STORED DATA Block Start
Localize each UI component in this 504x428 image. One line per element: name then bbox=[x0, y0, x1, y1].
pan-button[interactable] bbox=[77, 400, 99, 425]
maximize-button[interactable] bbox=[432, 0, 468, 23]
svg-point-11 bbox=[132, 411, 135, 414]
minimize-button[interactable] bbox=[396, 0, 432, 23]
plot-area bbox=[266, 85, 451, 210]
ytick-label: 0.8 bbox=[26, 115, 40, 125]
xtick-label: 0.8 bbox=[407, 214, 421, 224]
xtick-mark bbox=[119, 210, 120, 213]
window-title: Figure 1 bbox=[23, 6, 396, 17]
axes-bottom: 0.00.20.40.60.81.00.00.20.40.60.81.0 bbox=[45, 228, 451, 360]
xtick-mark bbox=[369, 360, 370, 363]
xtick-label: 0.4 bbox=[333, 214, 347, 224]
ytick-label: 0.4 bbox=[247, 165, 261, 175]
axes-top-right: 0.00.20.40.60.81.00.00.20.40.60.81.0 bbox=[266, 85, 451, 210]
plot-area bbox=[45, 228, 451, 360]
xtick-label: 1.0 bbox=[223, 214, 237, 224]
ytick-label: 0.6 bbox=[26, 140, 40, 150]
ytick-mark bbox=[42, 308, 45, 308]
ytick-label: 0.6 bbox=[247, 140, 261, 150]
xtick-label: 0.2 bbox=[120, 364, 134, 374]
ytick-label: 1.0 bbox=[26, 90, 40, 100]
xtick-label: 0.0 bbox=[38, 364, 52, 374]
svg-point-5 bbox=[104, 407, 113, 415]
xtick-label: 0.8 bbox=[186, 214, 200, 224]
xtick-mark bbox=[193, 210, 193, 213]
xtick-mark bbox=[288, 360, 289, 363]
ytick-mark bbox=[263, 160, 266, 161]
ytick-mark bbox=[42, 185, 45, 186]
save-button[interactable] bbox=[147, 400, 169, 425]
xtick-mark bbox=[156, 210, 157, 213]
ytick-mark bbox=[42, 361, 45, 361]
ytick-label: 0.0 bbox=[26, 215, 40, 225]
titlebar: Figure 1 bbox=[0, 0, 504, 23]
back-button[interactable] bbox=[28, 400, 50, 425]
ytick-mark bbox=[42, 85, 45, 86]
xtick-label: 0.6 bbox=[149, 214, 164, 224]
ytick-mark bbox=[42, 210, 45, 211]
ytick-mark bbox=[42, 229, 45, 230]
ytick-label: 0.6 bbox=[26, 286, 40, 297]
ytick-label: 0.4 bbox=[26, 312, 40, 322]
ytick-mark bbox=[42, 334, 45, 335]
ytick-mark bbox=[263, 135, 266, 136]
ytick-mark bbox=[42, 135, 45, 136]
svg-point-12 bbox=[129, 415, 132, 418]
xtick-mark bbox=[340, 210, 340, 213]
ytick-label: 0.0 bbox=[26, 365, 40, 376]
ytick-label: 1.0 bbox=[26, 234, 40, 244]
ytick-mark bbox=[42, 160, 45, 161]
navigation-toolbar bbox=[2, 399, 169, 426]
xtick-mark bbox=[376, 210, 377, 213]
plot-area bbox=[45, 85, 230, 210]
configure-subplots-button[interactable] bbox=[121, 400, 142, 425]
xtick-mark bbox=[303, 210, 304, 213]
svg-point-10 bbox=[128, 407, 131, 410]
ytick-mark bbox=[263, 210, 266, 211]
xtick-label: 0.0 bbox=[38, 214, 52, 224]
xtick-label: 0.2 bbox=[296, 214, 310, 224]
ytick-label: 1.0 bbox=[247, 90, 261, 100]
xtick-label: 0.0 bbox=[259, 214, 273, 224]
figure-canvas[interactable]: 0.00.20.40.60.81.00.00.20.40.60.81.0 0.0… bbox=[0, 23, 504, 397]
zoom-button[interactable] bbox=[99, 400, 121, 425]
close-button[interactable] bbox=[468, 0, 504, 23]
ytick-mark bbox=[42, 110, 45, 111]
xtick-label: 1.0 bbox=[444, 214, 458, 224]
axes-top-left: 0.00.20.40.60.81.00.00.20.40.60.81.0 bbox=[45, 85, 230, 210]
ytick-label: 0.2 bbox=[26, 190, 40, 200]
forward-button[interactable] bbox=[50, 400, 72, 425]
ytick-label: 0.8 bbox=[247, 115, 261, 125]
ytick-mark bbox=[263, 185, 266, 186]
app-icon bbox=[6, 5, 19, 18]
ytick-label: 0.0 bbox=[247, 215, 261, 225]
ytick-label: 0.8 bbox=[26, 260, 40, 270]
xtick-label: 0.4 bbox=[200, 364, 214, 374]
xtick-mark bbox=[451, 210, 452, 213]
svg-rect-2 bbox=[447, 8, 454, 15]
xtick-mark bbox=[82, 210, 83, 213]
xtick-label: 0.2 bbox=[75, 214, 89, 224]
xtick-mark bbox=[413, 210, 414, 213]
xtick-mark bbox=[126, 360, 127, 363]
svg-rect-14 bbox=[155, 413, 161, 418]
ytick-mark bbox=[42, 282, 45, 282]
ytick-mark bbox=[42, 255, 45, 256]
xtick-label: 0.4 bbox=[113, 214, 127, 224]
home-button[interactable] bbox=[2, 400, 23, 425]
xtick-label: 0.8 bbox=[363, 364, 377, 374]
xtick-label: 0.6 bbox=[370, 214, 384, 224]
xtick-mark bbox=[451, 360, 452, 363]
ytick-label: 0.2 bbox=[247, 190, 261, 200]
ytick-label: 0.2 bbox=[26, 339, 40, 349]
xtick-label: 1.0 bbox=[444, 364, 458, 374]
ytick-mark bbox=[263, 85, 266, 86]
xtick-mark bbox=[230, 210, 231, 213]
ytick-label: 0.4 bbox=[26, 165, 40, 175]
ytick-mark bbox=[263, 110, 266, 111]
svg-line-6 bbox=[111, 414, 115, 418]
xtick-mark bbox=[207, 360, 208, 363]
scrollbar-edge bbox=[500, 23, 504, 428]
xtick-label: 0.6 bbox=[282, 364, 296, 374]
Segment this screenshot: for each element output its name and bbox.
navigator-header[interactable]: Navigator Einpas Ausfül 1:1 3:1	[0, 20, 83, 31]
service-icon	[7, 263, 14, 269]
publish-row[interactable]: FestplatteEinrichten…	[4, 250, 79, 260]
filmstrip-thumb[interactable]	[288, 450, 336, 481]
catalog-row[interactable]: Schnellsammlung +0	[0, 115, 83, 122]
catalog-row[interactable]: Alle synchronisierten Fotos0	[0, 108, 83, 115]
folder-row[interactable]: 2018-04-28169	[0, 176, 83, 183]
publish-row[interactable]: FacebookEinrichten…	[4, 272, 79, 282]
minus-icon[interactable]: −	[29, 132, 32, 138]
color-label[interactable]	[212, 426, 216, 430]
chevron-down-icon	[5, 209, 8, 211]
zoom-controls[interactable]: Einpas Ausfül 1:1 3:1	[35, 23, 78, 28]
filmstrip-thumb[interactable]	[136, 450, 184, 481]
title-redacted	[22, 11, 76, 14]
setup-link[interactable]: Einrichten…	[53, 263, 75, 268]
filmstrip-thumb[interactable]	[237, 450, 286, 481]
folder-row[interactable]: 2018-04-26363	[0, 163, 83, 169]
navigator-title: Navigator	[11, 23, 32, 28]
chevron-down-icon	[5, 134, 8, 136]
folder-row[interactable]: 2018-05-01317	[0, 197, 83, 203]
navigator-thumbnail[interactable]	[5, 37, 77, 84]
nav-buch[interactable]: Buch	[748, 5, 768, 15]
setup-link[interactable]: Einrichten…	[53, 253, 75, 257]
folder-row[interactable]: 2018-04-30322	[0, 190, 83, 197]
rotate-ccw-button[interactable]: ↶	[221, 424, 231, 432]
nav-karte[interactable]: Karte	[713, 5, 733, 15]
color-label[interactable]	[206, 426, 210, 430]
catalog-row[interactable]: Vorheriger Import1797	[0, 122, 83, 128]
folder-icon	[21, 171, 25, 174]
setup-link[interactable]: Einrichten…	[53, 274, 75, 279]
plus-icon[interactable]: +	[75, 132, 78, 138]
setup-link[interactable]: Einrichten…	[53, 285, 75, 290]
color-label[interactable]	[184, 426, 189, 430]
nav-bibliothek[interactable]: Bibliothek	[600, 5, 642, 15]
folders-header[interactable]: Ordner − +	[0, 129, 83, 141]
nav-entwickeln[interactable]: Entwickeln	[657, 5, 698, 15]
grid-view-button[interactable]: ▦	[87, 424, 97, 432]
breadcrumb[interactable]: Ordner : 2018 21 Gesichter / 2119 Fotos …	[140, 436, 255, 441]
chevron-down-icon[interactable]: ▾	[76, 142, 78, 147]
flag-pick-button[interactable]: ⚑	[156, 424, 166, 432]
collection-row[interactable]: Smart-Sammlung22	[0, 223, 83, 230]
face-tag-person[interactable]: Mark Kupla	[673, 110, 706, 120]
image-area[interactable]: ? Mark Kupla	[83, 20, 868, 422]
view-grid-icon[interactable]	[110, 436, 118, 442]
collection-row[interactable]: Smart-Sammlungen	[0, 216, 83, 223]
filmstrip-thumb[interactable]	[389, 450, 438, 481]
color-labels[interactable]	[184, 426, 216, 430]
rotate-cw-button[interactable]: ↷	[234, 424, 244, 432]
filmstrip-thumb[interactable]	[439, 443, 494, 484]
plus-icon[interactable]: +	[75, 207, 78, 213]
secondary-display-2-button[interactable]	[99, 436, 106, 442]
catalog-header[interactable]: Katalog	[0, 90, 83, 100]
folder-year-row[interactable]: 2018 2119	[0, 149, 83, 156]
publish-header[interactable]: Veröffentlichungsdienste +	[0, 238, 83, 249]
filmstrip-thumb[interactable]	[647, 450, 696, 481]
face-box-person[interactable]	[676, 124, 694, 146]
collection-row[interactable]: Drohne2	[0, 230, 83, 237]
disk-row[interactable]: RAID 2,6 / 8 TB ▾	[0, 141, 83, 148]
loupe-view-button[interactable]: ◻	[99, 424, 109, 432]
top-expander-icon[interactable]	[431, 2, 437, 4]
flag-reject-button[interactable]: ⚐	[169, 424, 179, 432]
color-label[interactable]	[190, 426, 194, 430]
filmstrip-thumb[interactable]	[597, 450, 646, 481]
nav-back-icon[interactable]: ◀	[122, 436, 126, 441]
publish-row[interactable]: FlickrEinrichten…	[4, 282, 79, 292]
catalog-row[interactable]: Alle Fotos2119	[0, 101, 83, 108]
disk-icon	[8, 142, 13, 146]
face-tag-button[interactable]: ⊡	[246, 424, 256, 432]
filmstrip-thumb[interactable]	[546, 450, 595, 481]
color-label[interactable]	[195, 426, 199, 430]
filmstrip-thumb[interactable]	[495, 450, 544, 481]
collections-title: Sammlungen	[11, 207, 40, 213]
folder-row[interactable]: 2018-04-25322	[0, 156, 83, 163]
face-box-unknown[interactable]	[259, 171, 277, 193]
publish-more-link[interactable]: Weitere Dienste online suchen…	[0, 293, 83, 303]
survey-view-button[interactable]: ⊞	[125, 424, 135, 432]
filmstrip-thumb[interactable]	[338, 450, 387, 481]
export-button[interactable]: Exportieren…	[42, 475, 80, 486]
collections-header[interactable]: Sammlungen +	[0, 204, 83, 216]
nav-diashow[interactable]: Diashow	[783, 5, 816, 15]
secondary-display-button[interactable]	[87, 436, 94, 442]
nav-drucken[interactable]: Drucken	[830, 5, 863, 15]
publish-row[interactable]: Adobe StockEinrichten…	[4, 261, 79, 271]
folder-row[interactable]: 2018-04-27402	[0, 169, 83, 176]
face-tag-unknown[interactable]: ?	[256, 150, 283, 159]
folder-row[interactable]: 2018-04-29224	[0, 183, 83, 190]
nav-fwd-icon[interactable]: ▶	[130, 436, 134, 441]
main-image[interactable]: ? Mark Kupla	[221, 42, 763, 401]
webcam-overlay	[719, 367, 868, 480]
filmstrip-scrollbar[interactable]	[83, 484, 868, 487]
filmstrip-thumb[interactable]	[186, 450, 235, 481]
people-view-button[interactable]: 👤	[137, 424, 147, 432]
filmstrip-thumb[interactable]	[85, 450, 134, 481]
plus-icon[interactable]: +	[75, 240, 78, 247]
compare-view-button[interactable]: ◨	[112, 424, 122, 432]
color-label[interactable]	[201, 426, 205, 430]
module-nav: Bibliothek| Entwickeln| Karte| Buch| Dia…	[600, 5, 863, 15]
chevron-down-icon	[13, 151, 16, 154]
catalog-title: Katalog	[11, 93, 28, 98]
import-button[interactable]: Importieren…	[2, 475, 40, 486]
STORED DATA Block End
Determine the count of lines in the data above with the string "name" in them, and give that count alone.

2